───── Information shown ─────

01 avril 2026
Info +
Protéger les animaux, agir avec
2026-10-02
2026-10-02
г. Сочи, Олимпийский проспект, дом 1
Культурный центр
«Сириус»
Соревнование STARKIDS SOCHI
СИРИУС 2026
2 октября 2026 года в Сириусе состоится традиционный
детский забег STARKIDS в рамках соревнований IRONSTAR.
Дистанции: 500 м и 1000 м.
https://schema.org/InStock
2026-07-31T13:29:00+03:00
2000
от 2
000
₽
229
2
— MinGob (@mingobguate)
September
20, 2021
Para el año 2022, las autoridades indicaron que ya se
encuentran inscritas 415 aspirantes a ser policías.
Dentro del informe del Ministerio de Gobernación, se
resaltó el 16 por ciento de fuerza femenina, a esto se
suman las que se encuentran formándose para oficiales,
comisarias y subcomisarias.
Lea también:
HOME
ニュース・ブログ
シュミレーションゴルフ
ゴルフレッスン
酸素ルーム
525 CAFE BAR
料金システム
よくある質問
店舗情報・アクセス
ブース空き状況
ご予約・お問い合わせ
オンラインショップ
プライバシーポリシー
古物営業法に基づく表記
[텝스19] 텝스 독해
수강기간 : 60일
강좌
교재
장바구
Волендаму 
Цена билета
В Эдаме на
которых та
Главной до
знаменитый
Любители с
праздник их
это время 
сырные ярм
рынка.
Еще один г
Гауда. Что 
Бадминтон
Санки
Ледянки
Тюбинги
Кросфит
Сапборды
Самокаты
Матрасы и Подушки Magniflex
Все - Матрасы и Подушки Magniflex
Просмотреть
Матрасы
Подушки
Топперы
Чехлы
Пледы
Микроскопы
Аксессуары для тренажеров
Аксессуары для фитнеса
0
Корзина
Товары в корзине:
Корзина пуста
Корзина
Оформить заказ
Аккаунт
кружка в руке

─────

= Aim of the task =
Show every line of the records above that contains the word "encuentran".

= Response =
encuentran inscritas 415 aspirantes a ser policías.
suman las que se encuentran formándose para oficiales,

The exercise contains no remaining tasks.